Module talk:ar-translit

Latest comment: 3 months ago by Atitarev in topic bug

Test edit

Invoke it so, e.g. اَلْلُغَةُ ٱلْعَرَبِيَّةُ (al-lúġa(tu) al-ʿarabíyya(tu)): [MODULE CALL REDACTED] --Anatoli (обсудить/вклад) 03:40, 18 March 2013 (UTC)Reply

ا, ي, و done. For tanwin and ta' marbuta, I think the best solution is changing the text style, e.g. turning them to grey, or superscripting them (as practised by some sources). --Z 10:26, 18 March 2013 (UTC)Reply
Good job! I will test with more examples. My preference would be to silence them altogether, we don't transliterate tanwīn in entries or translations. So لُغَةُ simply becomes "luġa", not "luġatun". As for tāʾ marbūṭa we mark the pronounced "t" in ʾiḍāfa constructs (إضافة or genitive constructs): همزة الوصل "hamzat al-waṣl" but I'm not sure if what's feasible. Other choices are ä, (t). --Anatoli (обсудить/вклад) 10:49, 18 March 2013 (UTC)Reply
For ta' marbuta, ä is not common, and ignoring the ة is not a good way to go. If we are not going to transliterate tanwin, then "(t)"/t is the best choice, I think. --Z 11:23, 18 March 2013 (UTC)Reply
Let's leave it as "(t)" then.
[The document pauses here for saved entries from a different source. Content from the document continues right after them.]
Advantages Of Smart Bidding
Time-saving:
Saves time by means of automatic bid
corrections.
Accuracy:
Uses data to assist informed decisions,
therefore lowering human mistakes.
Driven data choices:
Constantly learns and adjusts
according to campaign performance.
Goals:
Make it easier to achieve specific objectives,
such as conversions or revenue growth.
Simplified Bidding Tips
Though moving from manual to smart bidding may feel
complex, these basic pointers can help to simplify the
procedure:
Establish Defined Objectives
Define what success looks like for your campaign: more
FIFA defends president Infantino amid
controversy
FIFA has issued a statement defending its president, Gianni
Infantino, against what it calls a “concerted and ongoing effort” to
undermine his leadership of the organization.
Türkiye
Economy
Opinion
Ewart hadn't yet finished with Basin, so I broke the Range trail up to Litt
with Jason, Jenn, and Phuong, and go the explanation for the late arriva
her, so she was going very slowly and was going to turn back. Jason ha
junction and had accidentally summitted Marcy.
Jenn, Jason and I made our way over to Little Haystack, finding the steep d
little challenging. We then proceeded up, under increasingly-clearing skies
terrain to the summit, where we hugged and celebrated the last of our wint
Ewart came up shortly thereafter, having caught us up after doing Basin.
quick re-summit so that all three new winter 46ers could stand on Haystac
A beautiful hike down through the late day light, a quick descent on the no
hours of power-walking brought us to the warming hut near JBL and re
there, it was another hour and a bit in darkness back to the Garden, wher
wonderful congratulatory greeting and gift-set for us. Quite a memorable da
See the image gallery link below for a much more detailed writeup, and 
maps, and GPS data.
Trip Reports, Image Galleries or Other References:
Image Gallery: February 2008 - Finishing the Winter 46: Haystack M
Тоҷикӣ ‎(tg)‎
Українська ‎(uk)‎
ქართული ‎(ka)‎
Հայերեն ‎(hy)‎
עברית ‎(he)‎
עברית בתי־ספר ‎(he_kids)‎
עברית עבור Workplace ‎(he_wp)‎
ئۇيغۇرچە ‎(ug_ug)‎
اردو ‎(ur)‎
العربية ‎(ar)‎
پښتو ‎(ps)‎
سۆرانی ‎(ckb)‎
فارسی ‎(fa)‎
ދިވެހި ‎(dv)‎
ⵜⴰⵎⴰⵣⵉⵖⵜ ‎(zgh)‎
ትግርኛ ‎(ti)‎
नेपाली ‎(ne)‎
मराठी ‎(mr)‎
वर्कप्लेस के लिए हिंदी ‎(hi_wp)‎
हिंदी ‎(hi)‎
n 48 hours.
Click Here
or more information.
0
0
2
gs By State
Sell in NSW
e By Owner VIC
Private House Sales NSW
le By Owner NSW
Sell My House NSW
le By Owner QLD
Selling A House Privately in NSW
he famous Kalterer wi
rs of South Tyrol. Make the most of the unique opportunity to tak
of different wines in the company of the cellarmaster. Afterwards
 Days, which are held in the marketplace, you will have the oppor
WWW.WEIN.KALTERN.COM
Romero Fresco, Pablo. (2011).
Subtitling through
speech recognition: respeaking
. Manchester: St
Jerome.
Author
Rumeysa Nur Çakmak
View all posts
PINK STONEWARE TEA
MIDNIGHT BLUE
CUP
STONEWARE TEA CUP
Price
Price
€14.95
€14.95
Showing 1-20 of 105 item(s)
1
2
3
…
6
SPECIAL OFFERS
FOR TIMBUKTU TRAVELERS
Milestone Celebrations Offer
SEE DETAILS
What if we have an optional variable "showTanwin"? Pseudocode:
If showTanwin then tāʾ marbūṭa = "t" and tanwīn letters -un, -in,-an
Else tāʾ marbūṭa = (t) and tanwīn suppressed? --Anatoli (обсудить/вклад) 11:54, 18 March 2013 (UTC)Reply
Done: {{#invoke:ar-translit|tr|لُغَةٌ مَجْهُولَةٌ|showI3raab=yeah}} -> [MODULE CALL REDACTED] --Z 12:24, 18 March 2013 (UTC)Reply

well edit

I think this is a bad idea, I'm just going to say that. lol. — [Ric Laurent]16:15, 18 March 2013 (UTC)Reply

Why, because of the transliteration of because it's not feasible? We haven't started using it for anything, mate. It's still very raw. It may be helpful to automatically transliterate fully vocalised words, if and when it's working, provided Arabic is written in a strict style, of course. The usage is limited of course.
I don't blame you for that feeling. I think Google Translate gave up on transliterating Arabic, Persian and Urdu, also Hebrew. --Anatoli (обсудить/вклад) 22:25, 18 March 2013 (UTC)Reply
It just seems that a lot could go wrong. — [Ric Laurent]23:43, 18 March 2013 (UTC)Reply
I don't have skills in Lua but this may change. I'm tied with Japanese romaji and Russian. Will address Korean translit next, will ask Ruakh or learn to do something myself. This may become something useful but only for fully vocalised Arabic or someone wanting help on Arabic letters. --Anatoli (обсудить/вклад) 02:27, 21 March 2013 (UTC)Reply
It could be useful for fully vocalized Arabic if more people did it correctly. — [Ric Laurent]02:39, 21 March 2013 (UTC)Reply

Various translit tests edit

Original: اللغة العربية هي أكثر اللغات تحدثا ضمن مجموعة اللغات السامية، وإحدى أكثر اللغات انتشارًا في العالم، يتحدثها أكثر من 422 مليون نسمة، ويتوزع متحدثوها في الوطن العربي، بالإضافة إلى العديد من المناطق الأخرى المجاورة كالأحواز وتركيا وتشاد ومالي والسنغال وإرتيريا. اللغة العربية ذات أهمية قصوى لدى المسلمين، فهي لغة مقدسة (لغة القرآن)، ولا تتم الصلاة (وعبادات أخرى) في الإسلام إلا بإتقان بعض من كلماتها. العربية هي أيضا لغة شعائرية رئيسية لدى عدد من الكنائس المسيحية في الوطن العربي، كما كتبت بها الكثير من أهم الأعمال الدينية والفكرية اليهودية في العصور الوسطى. وأثّر انتشار الإسلام، وتأسيسه دولاً، في ارتفاع مكانة اللغة العربية، وأصبحت لغة السياسة والعلم والأدب لقرون طويلة في الأراضي التي حكمها المسلمون، وأثرت العربية، تأثيرًا مباشرًا أو غير مباشر على كثير من اللغات الأخرى في العالم الإسلامي، كالتركية والفارسية والأمازيغية والكردية والأردوية والماليزية والإندونيسية والألبانية وبعض اللغات الإفريقية الأخرى مثل الهاوسا والسواحيلية، وبعض اللغات الأوروبية وخاصةً المتوسطية منها كالإسبانية والبرتغالية والمالطية والصقلية. كما أنها تُدرَّس بشكل رسمي أو غير رسمي في الدول الإسلامية والدول الإفريقية المحاذية للوطن العربي.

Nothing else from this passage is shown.